From the roof of the eight-floor residential building in Paris’s 16th arrondissement, you can see the Eiffel Tower and the Arc de Triomphe. It’s the space between these icons, however, that the Roofscapes team have marched me up the stairs to see; the zigzagging roofs that make up a vast area of unused, ignored and mostly unseen space.
This is what Eytan Levi, Tim Cousin and Olivier Faber believe could be key to preventing the city from overheating after a series of sweltering summers when temperatures in the French capital reached a record high of 42.6C.
Despite a campaign a few years back to have these roofs declared a Unesco world heritage site, most people will have only seen Paris’s celebrated grey zinc roofs from the dizzying TikTok videos made by daredevil freerunners.
Architecture trio says adding roof terraces to French capital’s buildings could boost biodiversity and tackle summer heat
But as officials and scientists scrabble to find solutions to rising temperatures and to promote biodiversity in densely populated metropoles with limited open spaces – Paris is the seventh most crowded city in the world with a well-documented lack of parks – it seems increasingly clear, the answer, or part of it, is up.
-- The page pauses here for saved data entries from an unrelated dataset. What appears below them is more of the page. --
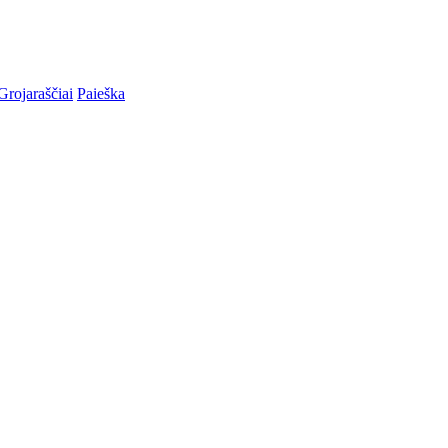
Grojaraščiai
Paieška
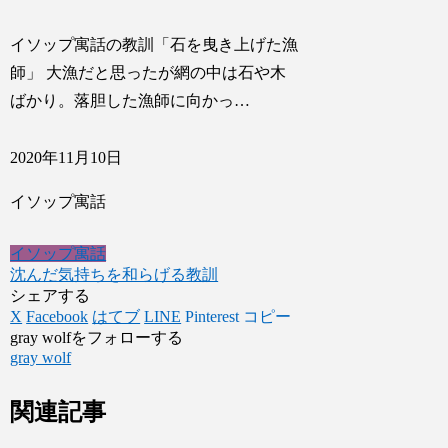
イソップ寓話の教訓「石を曳き上げた漁
師」 大漁だと思ったが網の中は石や木
ばかり。落胆した漁師に向かっ…
2020年11月10日
イソップ寓話
イソップ寓話
沈んだ気持ちを和らげる教訓
シェアする
X
Facebook
はてブ
LINE
Pinterest
コピー
gray wolfをフォローする
gray wolf
関連記事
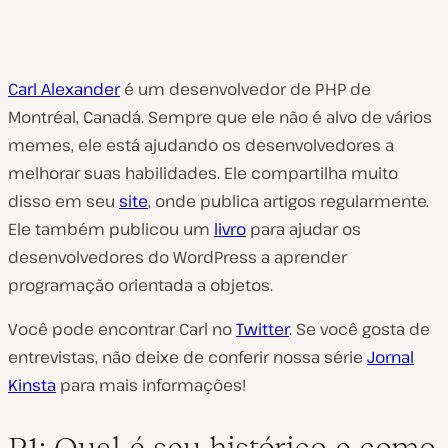
Carl Alexander
é um desenvolvedor de PHP de
Montréal, Canadá. Sempre que ele não é alvo de vários
memes, ele está ajudando os desenvolvedores a
melhorar suas habilidades. Ele compartilha muito
disso em seu
site
, onde publica artigos regularmente.
Ele também publicou um
livro
para ajudar os
desenvolvedores do WordPress a aprender
programação orientada a objetos.
Você pode encontrar Carl no
Twitter
. Se você gosta de
entrevistas, não deixe de conferir nossa série
Jornal
Kinsta
para mais informações!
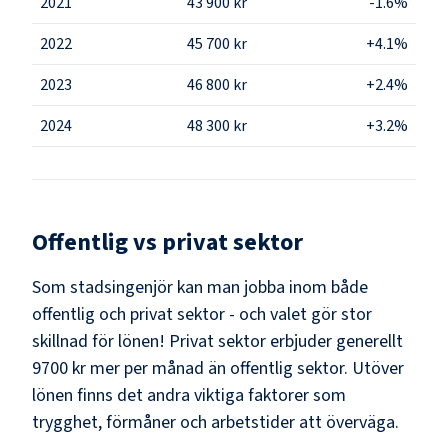
2021
43 900 kr
-1.6%
2022
45 700 kr
+4.1%
2023
46 800 kr
+2.4%
2024
48 300 kr
+3.2%
Offentlig vs privat sektor
Som
stadsingenjör
kan man jobba inom både
offentlig och privat sektor - och valet gör stor
skillnad för lönen!
Privat sektor erbjuder generellt
9700 kr mer per månad än offentlig sektor.
Utöver
lönen finns det andra viktiga faktorer som
trygghet, förmåner och arbetstider att överväga.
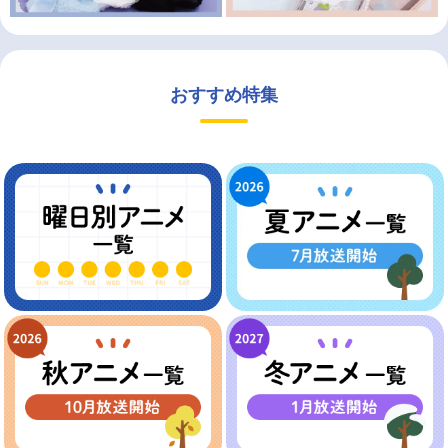
おすすめ特集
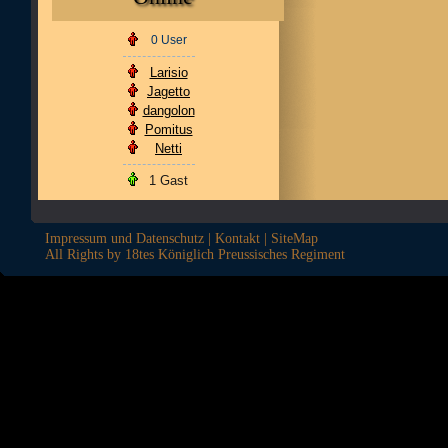
0 User
Larisio
Jagetto
dangolon
Pomitus
Netti
1 Gast
Impressum und Datenschutz
|
Kontakt
|
SiteMap
All Rights by 18tes Königlich Preussisches Regiment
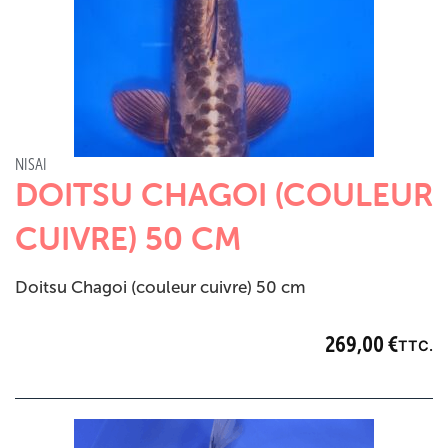
NISAI
DOITSU CHAGOI (COULEUR
CUIVRE) 50 CM
Doitsu Chagoi (couleur cuivre) 50 cm
269,00
€
TTC.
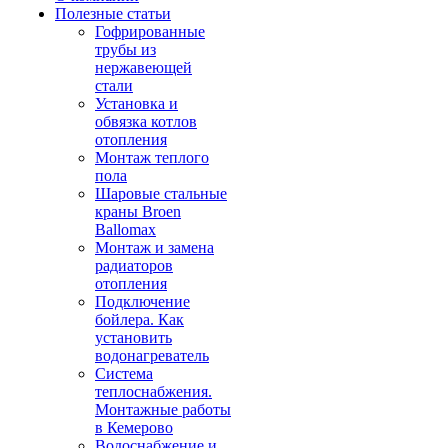
Полезные статьи
Гофрированные
трубы из
нержавеющей
стали
Установка и
обвязка котлов
отопления
Монтаж теплого
пола
Шаровые стальные
краны Broen
Ballomax
Монтаж и замена
радиаторов
отопления
Подключение
бойлера. Как
установить
водонагреватель
Система
теплоснабжения.
Монтажные работы
в Кемерово
Водоснабжение и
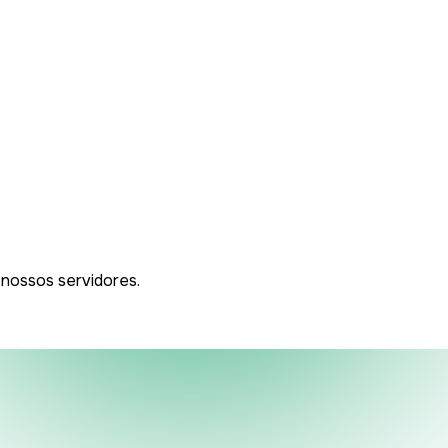
 nossos servidores.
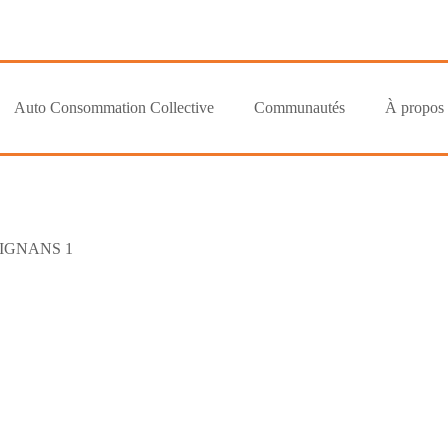
Auto Consommation Collective
Communautés
À propos
IGNANS 1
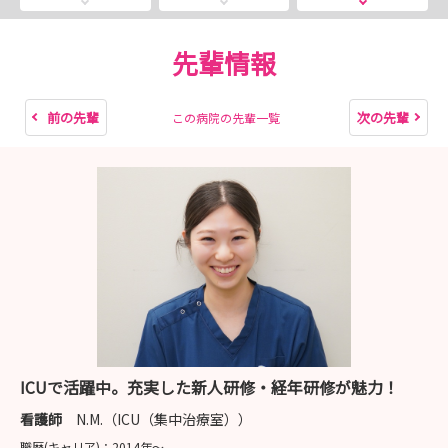
先輩情報
前の先輩
次の先輩
この病院の先輩一覧
ICUで活躍中。充実した新人研修・経年研修が魅力！
看護師
N.M.（ICU（集中治療室））
職歴(キャリア)：
2014年〜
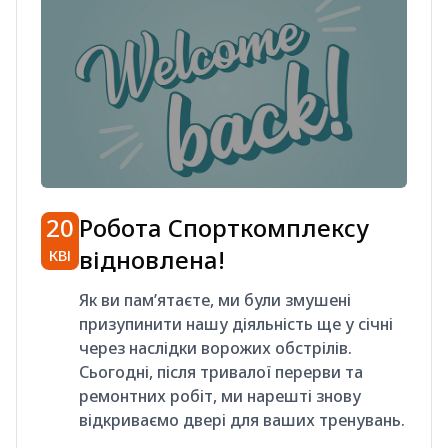
20
Робота Спорткомплексу
відновлена!
КВІ
Як ви пам’ятаєте, ми були змушені
призупинити нашу діяльність ще у січні
через наслідки ворожих обстрілів.
Сьогодні, після тривалої перерви та
ремонтних робіт, ми нарешті знову
відкриваємо двері для ваших тренувань.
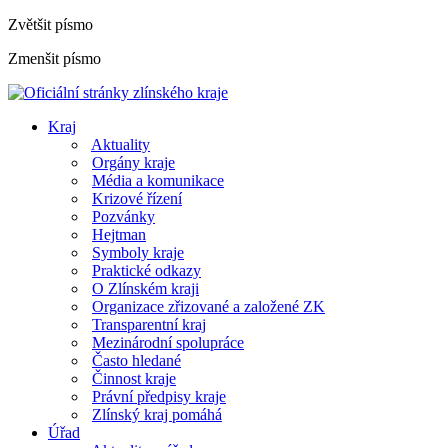
Zvětšit písmo
Zmenšit písmo
Kraj
Aktuality
Orgány kraje
Média a komunikace
Krizové řízení
Pozvánky
Hejtman
Symboly kraje
Praktické odkazy
O Zlínském kraji
Organizace zřizované a založené ZK
Transparentní kraj
Mezinárodní spolupráce
Často hledané
Činnost kraje
Právní předpisy kraje
Zlínský kraj pomáhá
Úřad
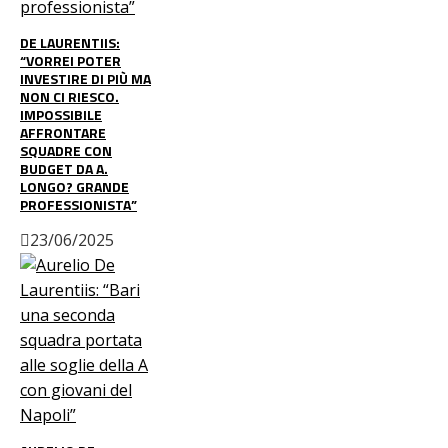
DE LAURENTIIS:
“VORREI POTER
INVESTIRE DI PIÙ MA
NON CI RIESCO.
IMPOSSIBILE
AFFRONTARE
SQUADRE CON
BUDGET DA A.
LONGO? GRANDE
PROFESSIONISTA”
23/06/2025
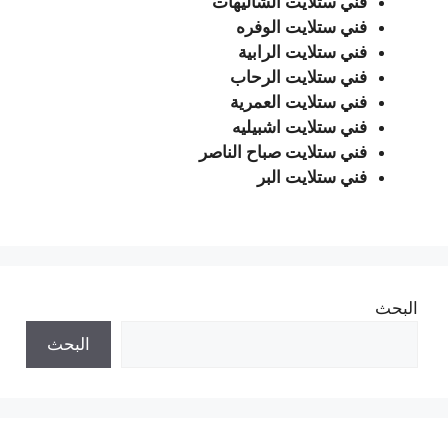
فني ستلايت الشاليهات
فني ستلايت الوفره
فني ستلايت الرابية
فني ستلايت الرحاب
فني ستلايت العمرية
فني ستلايت اشبيليه
فني ستلايت صباح الناصر
فني ستلايت البر
البحث
البحث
It would not be the first city to begin to make use of its roofs for climate solutions. Zurich has had a mandatory green-roof programme for all flat roofs on new buildings not used as terraces since 1991; Linz in Austria has required green roofs since 1984 and has one of the densest green-roof areas in the world, with about 2.7m2 a citizen. Rotterdam also has a thriving Rethinking Rooftops movement.
Paris, however, presents a particular challenge. An estimated 70-80% of the French capital’s buildings – about 110,000 properties – have zinc roofs that not only actively contribute to rising temperatures by absorbing the sun’s heat, but also slope, which means doing anything with them is something of what the French call a casse-tête (headache).
The Roofscapes team suggests overcoming this with wooden platforms fixed across the sloping panels to create roof gardens, terraces and even walkways. These, they say will have a triple benefit of stopping the metal overheating, thus lowering temperatures in the city, increasing biodiversity and creating outdoor spaces for residents.